EXERCISE OBJECTIVE. Take the data below and copy exactly the lines starting at the one with "845€ para 2 personas" and finishing at the one with "Además, la atmósfera", both included.
(Beginning of RECORD EXTRACTS)
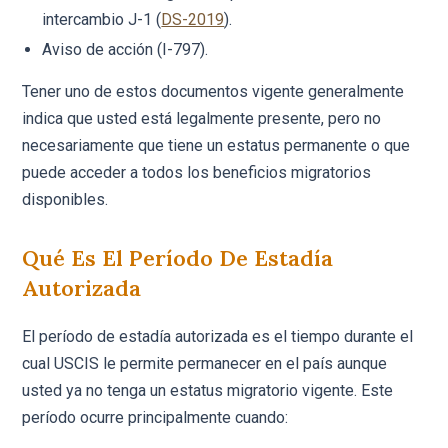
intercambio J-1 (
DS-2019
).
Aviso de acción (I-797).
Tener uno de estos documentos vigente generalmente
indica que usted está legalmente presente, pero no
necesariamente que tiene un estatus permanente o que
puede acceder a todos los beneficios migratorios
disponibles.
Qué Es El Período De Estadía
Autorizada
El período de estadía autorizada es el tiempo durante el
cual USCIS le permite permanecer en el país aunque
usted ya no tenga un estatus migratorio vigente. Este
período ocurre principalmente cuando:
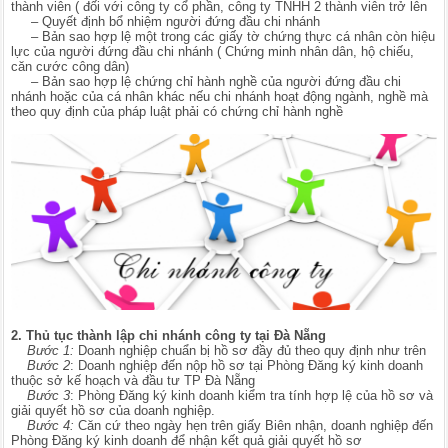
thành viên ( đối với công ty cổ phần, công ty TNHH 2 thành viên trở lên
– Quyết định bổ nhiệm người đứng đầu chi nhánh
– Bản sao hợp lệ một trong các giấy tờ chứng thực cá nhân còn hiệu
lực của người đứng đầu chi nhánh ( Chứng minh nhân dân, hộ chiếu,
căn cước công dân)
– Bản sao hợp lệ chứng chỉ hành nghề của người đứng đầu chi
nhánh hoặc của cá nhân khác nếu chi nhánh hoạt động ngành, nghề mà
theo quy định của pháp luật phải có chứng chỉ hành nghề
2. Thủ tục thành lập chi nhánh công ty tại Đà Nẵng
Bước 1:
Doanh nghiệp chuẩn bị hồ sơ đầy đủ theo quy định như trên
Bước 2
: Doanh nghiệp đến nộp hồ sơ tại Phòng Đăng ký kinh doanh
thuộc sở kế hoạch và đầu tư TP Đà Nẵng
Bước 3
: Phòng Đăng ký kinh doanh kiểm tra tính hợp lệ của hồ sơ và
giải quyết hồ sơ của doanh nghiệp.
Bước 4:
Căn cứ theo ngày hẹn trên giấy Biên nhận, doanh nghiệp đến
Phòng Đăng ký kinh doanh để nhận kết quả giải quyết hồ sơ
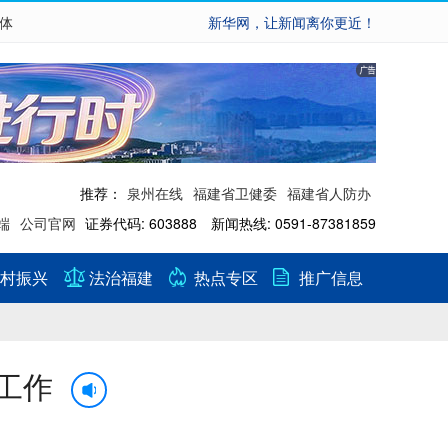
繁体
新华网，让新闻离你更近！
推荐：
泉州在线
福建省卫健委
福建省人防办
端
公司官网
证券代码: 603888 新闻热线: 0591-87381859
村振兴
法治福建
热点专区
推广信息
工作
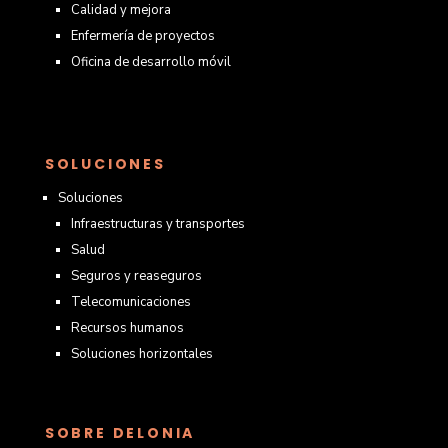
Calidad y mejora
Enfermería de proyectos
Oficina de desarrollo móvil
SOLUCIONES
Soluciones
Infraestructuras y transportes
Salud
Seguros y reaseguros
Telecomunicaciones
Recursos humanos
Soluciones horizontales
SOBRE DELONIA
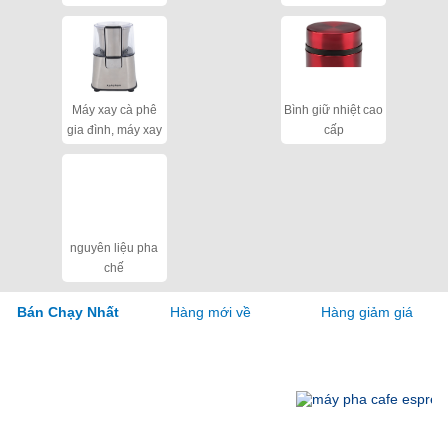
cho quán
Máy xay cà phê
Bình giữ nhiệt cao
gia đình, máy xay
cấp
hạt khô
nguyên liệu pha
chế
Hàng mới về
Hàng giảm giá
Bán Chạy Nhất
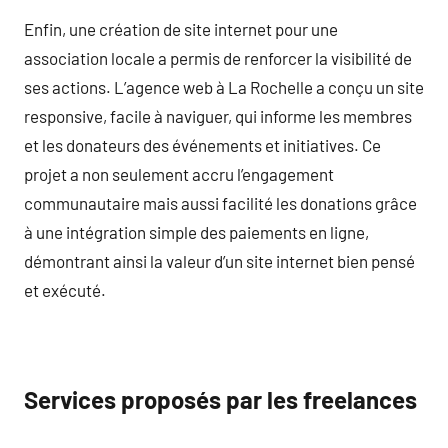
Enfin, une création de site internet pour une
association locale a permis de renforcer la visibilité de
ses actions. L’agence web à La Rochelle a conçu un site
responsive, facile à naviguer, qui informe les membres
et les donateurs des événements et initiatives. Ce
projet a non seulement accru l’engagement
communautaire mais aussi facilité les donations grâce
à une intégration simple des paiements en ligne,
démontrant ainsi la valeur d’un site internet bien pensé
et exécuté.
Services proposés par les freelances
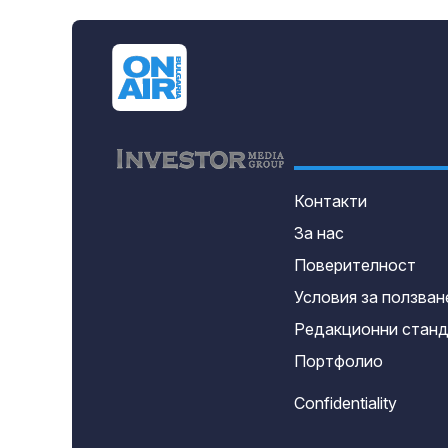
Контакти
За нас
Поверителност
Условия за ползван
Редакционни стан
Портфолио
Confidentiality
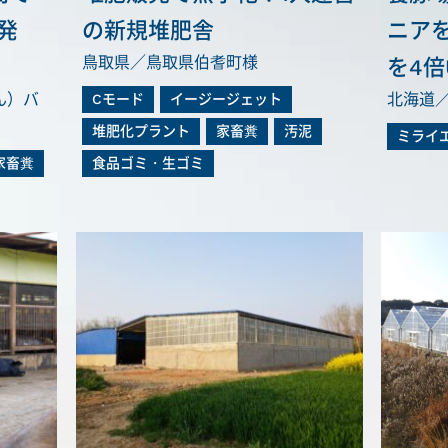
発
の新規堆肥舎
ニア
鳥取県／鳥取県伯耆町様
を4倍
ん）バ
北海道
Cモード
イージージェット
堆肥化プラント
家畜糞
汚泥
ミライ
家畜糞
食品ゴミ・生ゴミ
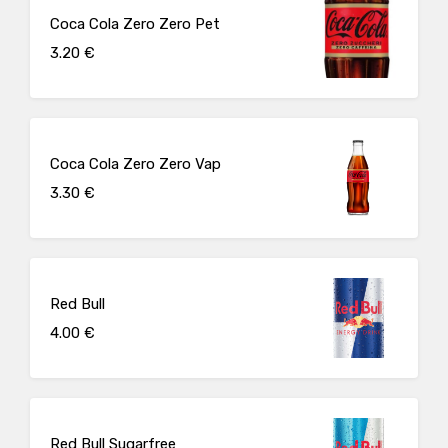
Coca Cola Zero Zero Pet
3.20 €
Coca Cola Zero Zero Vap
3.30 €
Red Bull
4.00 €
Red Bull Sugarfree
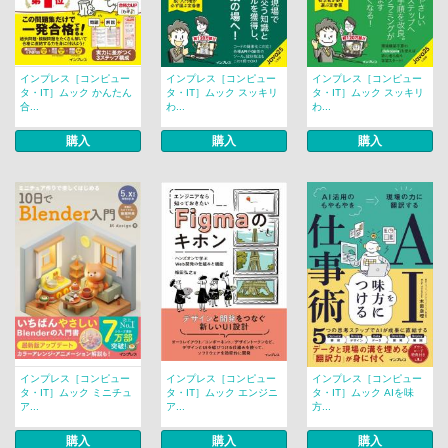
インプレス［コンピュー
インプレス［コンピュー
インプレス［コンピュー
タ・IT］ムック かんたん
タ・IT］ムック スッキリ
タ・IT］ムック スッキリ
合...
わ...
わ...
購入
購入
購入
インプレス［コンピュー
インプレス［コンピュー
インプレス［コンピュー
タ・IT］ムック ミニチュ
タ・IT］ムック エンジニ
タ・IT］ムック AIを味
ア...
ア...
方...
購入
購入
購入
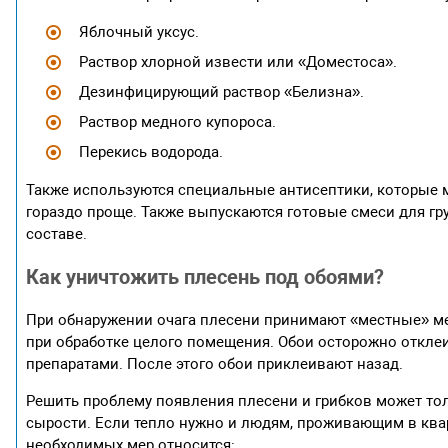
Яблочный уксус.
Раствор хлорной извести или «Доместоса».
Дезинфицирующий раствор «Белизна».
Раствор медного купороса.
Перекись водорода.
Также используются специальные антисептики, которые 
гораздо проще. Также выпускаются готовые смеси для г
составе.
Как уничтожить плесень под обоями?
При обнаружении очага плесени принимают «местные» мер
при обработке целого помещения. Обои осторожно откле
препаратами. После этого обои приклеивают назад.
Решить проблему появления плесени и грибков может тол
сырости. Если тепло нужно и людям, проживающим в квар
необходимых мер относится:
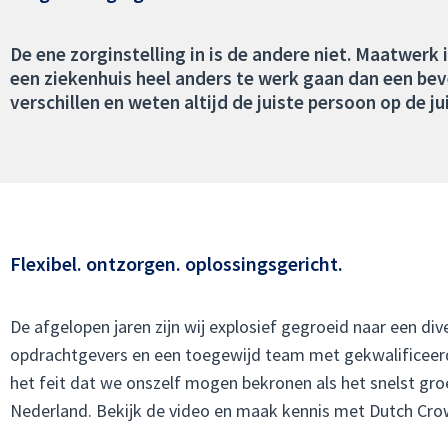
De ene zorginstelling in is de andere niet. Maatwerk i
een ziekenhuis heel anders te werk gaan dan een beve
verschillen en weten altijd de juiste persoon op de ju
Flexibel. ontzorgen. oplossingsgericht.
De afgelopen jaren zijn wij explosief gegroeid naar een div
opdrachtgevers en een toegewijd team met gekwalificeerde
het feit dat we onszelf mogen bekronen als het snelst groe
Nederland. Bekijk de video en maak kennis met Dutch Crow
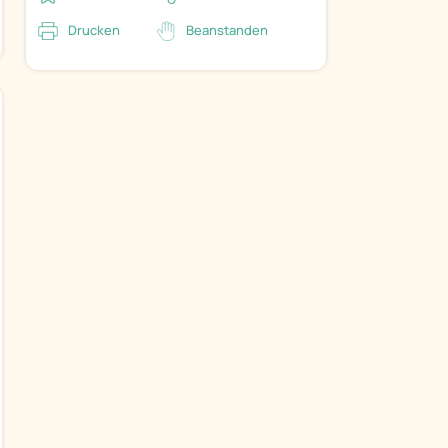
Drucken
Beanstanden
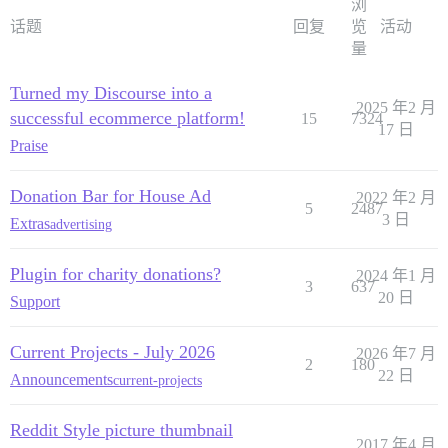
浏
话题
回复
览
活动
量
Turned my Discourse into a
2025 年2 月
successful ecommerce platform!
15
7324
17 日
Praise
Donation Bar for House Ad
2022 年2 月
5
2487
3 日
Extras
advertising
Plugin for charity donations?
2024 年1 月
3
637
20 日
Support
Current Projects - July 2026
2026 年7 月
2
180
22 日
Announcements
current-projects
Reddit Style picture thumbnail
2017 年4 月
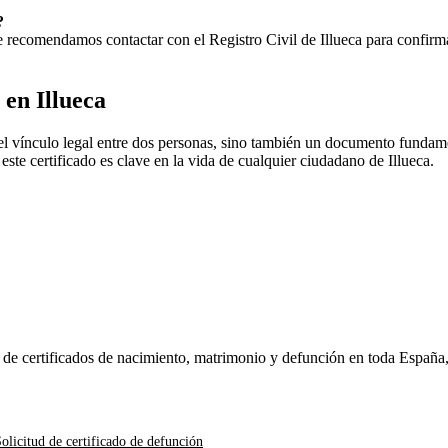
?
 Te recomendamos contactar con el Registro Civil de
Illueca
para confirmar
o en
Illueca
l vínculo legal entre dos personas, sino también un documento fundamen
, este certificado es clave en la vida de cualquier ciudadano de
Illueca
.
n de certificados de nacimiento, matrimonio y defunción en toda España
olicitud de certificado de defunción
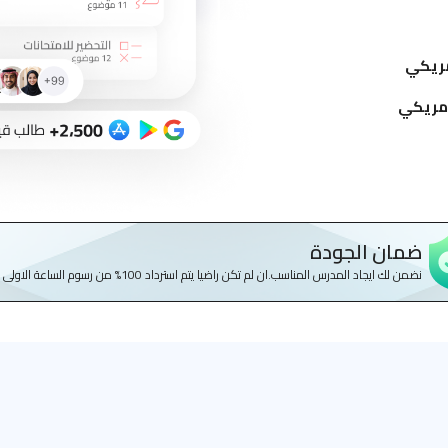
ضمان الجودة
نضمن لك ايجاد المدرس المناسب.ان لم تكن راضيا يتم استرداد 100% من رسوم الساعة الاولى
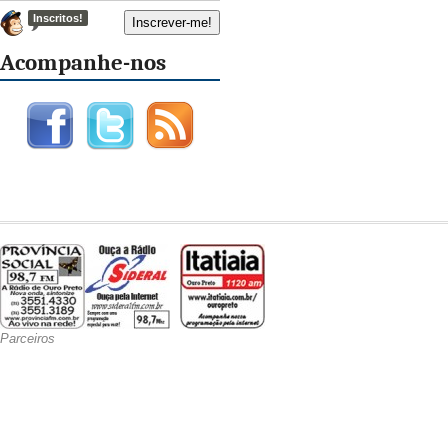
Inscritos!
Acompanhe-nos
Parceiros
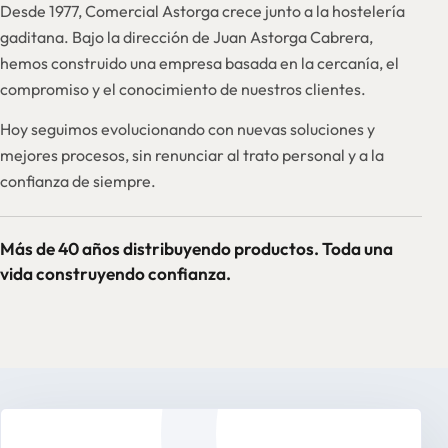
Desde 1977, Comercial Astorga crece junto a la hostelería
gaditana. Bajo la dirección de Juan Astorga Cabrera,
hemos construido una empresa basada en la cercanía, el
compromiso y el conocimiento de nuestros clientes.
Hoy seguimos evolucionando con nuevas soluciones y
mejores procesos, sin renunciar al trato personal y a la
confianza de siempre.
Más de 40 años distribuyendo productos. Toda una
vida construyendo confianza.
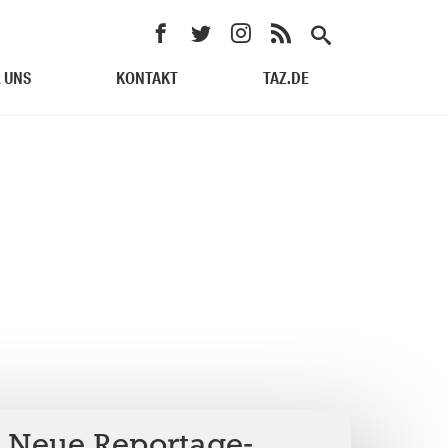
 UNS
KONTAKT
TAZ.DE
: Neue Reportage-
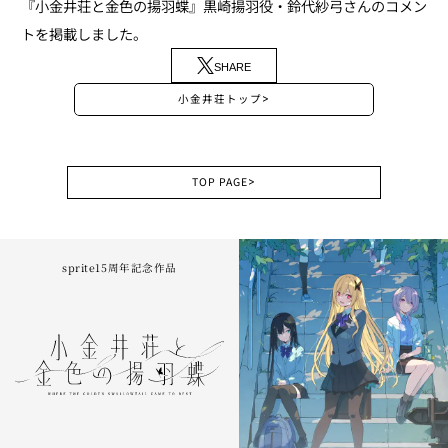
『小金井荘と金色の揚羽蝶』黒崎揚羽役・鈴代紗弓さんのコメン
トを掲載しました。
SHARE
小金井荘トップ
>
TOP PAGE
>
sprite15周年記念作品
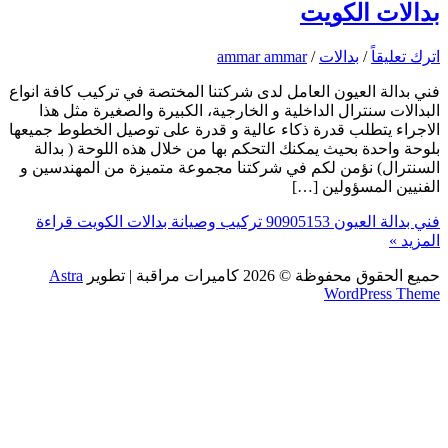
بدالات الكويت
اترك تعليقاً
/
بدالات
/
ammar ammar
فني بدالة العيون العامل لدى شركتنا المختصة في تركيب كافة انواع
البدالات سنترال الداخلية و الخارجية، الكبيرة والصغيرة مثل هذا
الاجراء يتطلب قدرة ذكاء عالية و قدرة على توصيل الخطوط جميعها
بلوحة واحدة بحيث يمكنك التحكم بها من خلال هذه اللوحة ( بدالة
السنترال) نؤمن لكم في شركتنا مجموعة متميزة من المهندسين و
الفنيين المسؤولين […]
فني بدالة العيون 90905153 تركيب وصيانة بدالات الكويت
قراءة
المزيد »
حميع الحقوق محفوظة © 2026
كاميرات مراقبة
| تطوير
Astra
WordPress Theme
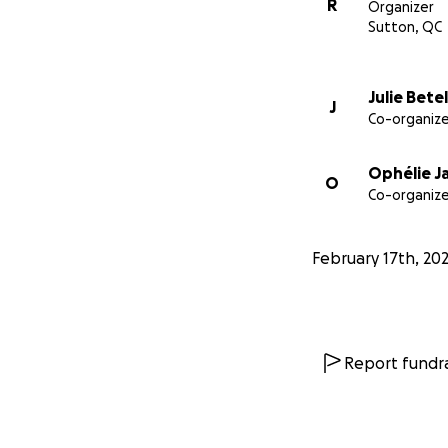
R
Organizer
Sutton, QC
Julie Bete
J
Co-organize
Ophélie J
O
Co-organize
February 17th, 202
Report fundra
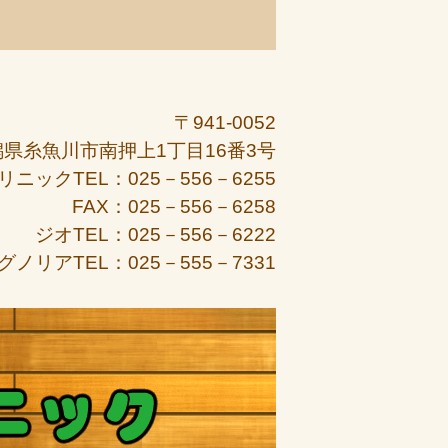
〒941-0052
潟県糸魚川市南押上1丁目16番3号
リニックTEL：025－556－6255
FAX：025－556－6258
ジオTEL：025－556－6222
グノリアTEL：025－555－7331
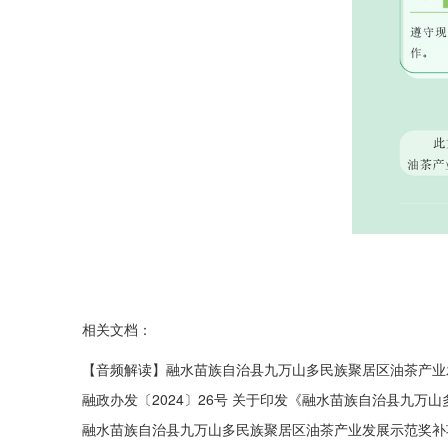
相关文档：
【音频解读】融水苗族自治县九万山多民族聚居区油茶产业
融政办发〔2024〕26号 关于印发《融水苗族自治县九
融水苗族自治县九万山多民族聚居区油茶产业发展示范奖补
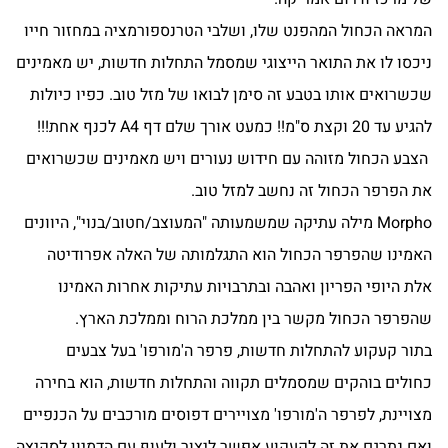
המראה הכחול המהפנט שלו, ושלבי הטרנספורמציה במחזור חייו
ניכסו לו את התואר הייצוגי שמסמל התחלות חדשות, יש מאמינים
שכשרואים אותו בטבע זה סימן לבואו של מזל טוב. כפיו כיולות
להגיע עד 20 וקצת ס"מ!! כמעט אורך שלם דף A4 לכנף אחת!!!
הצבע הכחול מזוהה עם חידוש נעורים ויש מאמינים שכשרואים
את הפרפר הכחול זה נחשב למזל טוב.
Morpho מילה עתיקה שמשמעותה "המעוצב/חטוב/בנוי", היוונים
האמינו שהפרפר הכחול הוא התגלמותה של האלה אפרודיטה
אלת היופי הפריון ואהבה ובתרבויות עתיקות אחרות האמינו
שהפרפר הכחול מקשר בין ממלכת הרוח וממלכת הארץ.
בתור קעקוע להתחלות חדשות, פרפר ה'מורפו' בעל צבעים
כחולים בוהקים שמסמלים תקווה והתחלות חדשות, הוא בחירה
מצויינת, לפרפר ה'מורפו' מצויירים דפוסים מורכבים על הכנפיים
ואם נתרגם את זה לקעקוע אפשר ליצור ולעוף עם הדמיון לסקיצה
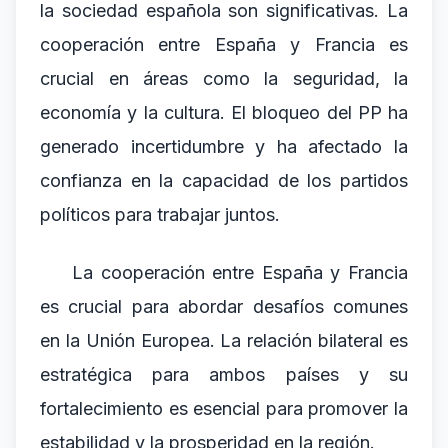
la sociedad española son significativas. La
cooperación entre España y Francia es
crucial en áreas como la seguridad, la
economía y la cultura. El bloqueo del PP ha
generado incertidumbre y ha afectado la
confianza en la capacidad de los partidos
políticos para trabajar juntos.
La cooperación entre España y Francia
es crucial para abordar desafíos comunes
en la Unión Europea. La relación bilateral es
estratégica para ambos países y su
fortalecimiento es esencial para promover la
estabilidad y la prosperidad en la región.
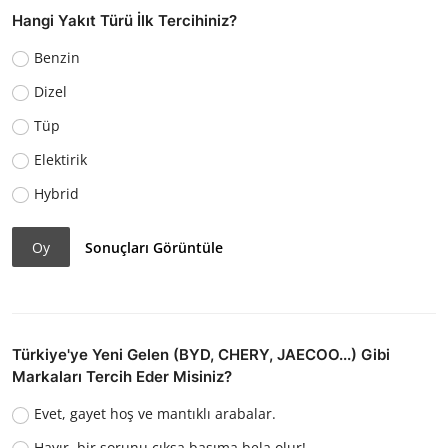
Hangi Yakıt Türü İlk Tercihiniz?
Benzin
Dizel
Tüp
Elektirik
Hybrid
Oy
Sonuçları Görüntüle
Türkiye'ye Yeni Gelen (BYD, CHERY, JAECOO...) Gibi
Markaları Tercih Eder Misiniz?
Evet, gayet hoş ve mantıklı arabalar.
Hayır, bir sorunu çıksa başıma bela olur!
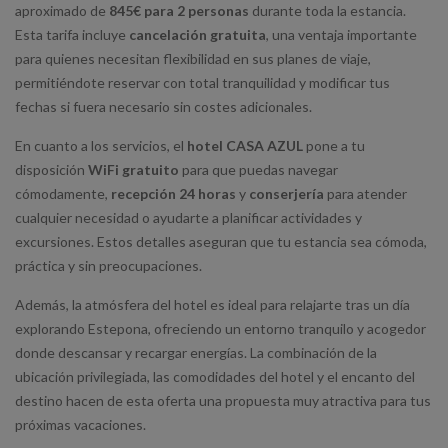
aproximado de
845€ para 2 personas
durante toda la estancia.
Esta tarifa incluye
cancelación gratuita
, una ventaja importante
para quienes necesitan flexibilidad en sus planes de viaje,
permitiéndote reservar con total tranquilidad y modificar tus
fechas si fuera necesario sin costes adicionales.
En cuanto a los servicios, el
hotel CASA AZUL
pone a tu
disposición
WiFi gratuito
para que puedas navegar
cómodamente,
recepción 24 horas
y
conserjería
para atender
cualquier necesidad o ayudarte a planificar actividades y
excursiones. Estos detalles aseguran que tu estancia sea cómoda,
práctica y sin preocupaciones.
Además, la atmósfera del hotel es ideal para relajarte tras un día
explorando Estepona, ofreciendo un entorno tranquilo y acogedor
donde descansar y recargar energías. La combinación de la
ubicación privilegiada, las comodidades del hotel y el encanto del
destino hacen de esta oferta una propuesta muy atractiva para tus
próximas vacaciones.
(End of RECORD EXTRACTS)
WRITTEN SOLUTION.
845€ para 2 personas
durante toda la estancia.
Esta tarifa incluye
cancelación gratuita
, una ventaja importante
para quienes necesitan flexibilidad en sus planes de viaje,
permitiéndote reservar con total tranquilidad y modificar tus
fechas si fuera necesario sin costes adicionales.
En cuanto a los servicios, el
hotel CASA AZUL
pone a tu
disposición
WiFi gratuito
para que puedas navegar
cómodamente,
recepción 24 horas
y
conserjería
para atender
cualquier necesidad o ayudarte a planificar actividades y
excursiones. Estos detalles aseguran que tu estancia sea cómoda,
práctica y sin preocupaciones.
Además, la atmósfera del hotel es ideal para relajarte tras un día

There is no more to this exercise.